Alice --(chiffre)--> [S] --(chiffre)--> Bob
(S, le serveur, lit tout en clair)
Un observateur du réseau ne voit rien. Mais le serveur, lui, lit tout. Il le fait souvent pour de bonnes raisons : recherche dans l'historique, filtrage, aperçus.
C'est le modèle de la plupart des services de courriel et de nombreuses messageries.
Chiffré de bout en bout
La clé n'existe que sur les appareils. Le serveur transporte un contenu qu'il ne peut pas ouvrir.
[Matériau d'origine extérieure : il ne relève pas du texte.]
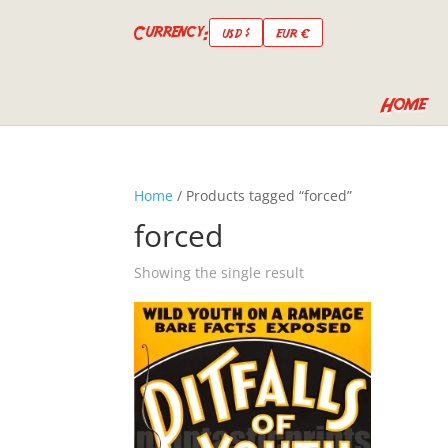
Currency:
USD $
EUR €
Home
Home
/ Products tagged “forced”
forced
Showing the single result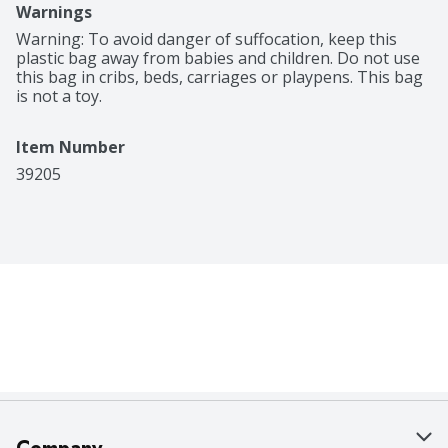
Warnings
Warning: To avoid danger of suffocation, keep this 
plastic bag away from babies and children. Do not use 
this bag in cribs, beds, carriages or playpens. This bag 
is not a toy.
Item Number
39205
Alice --(chiffre)--> [S] --(chiffre)--> Bob
(S ne voit qu un bloc opaque)
Le message est chiffré chez Alice, déchiffré chez Bob, et personne entre les deux n'y accède — y compris l'opérateur du service.
La bonne question
Face à un service qui annonce du chiffrement, demande-toi : le serveur peut-il lire mes messages ?
Deux indices révélateurs. Si tu peux consulter tout ton historique depuis un nouvel appareil sans rien fournir d'autre que ton mot de passe, le serveur détient probablement les clés. Et si le service propose une recherche plein texte côté serveur, il lit forcément le contenu.
Ce que cela coûte
Le bout en bout n'est pas gratuit. La recherche devient difficile, la sauvegarde aussi, et perdre ses clés signifie perdre ses messages — le service ne peut rien restaurer.
Ce n'est pas un défaut de conception mais la contrepartie directe de la garantie : un opérateur incapable de lire tes messages est aussi incapable de te les rendre.